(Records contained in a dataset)
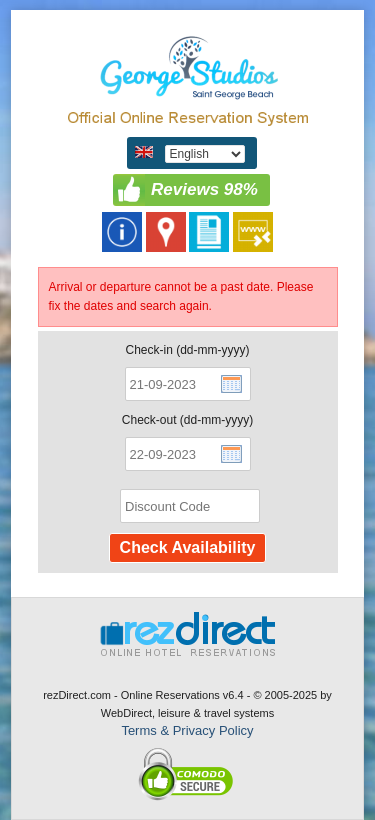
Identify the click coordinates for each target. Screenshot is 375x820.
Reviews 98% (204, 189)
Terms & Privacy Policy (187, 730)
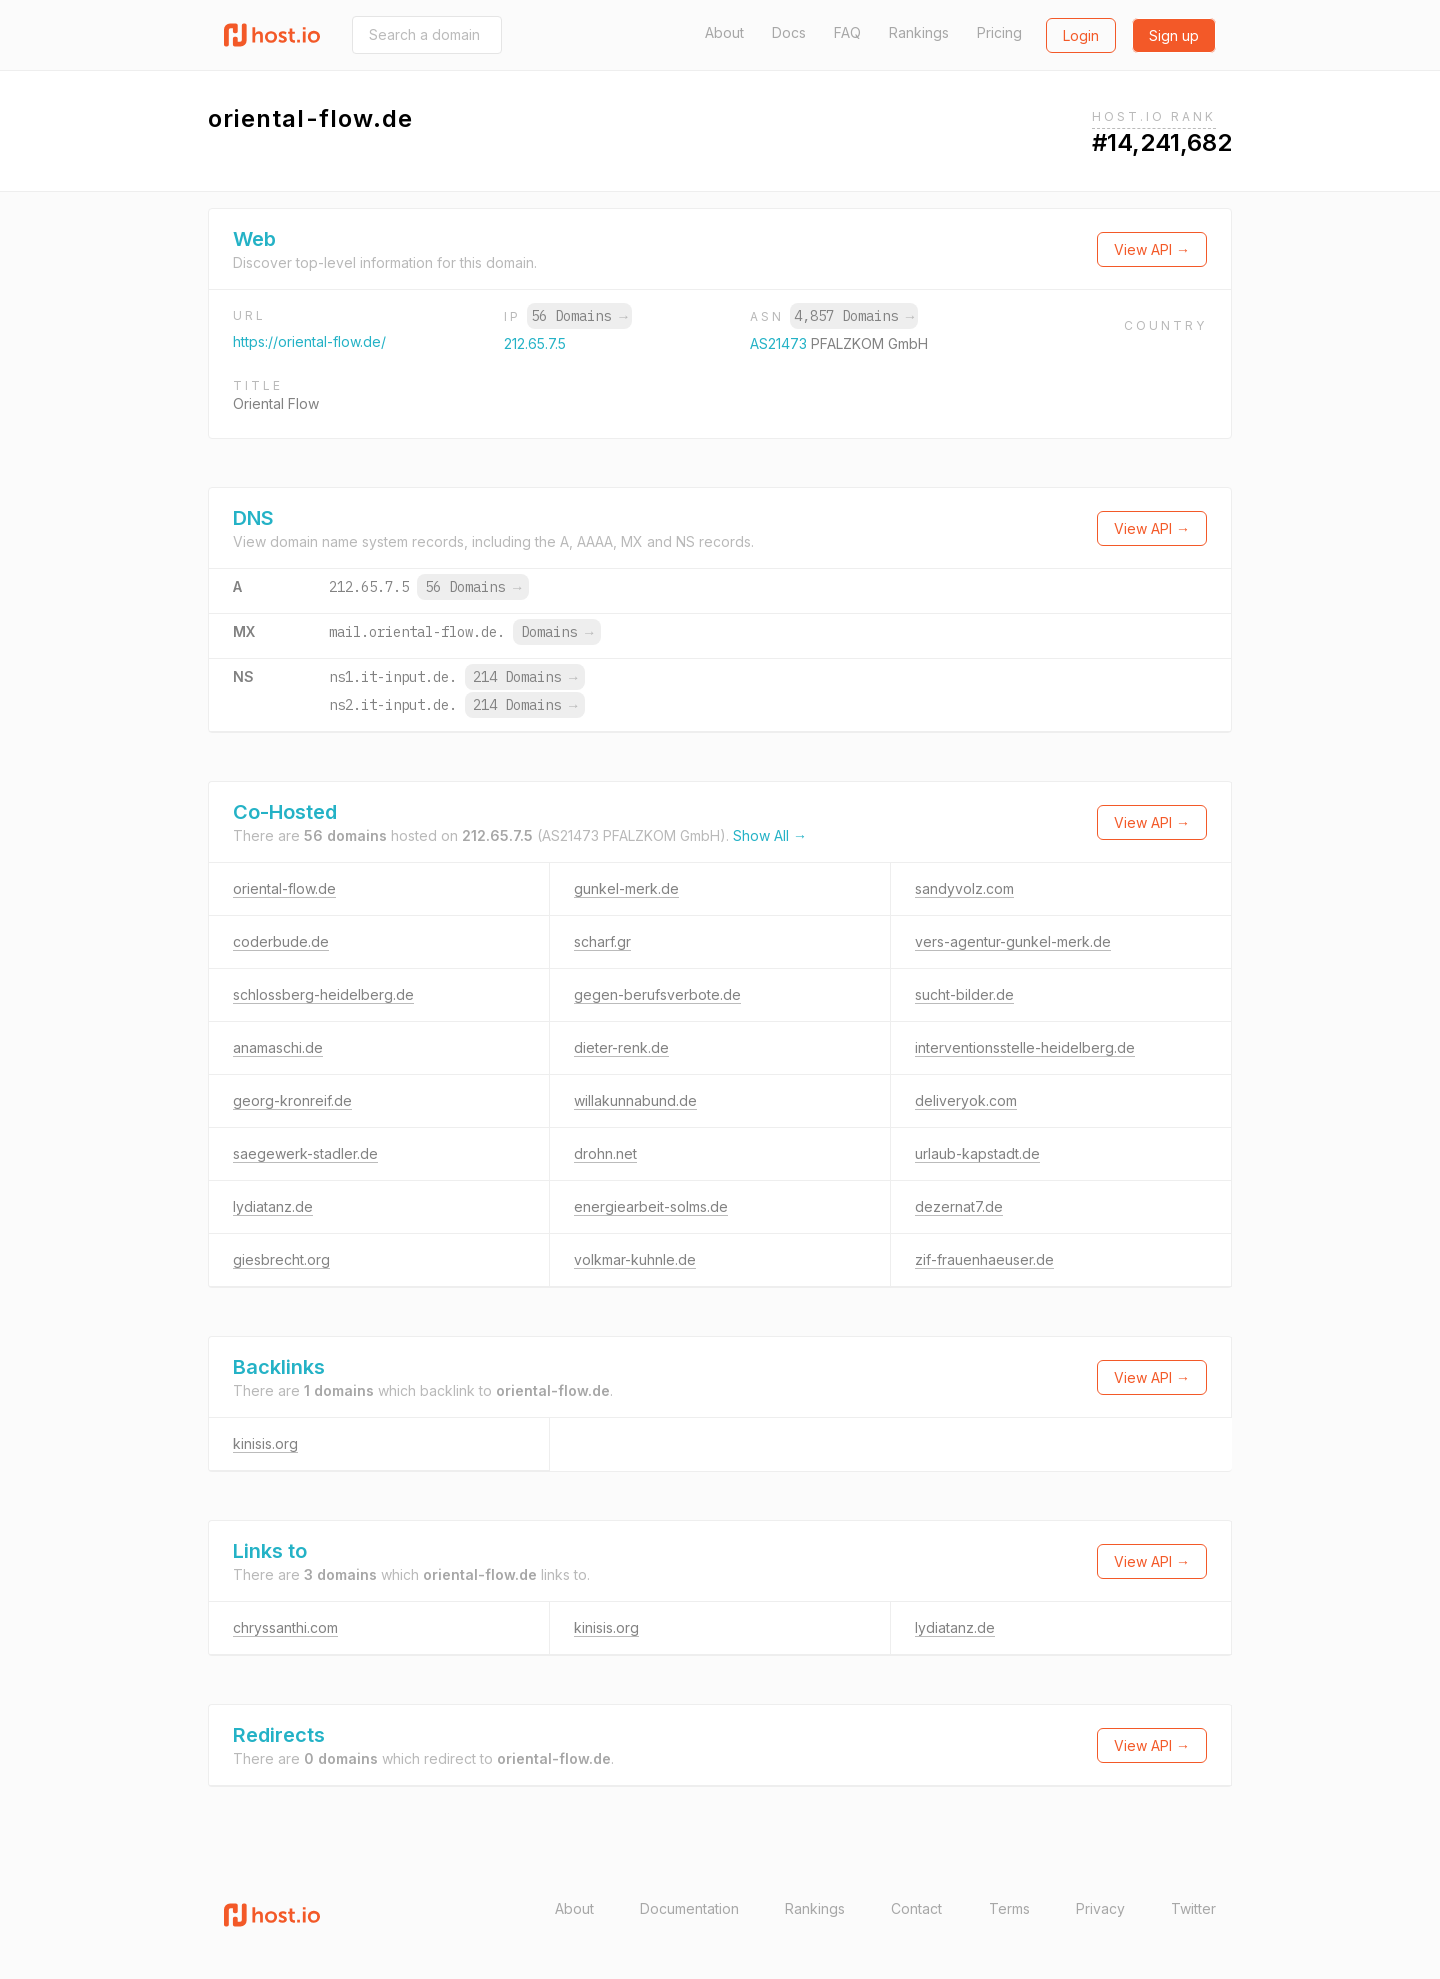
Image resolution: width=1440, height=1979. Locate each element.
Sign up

(Task details) Only the records themselves, retyped exactly, belong in the answer; please leave all images behind.

(Expected answer)
Identify the click coordinates for each target. Screenshot is 375x820.
Reviews 98% (204, 189)
Terms & Privacy Policy (187, 730)
Image resolution: width=1440, height=1979. Locate each element.
Sign up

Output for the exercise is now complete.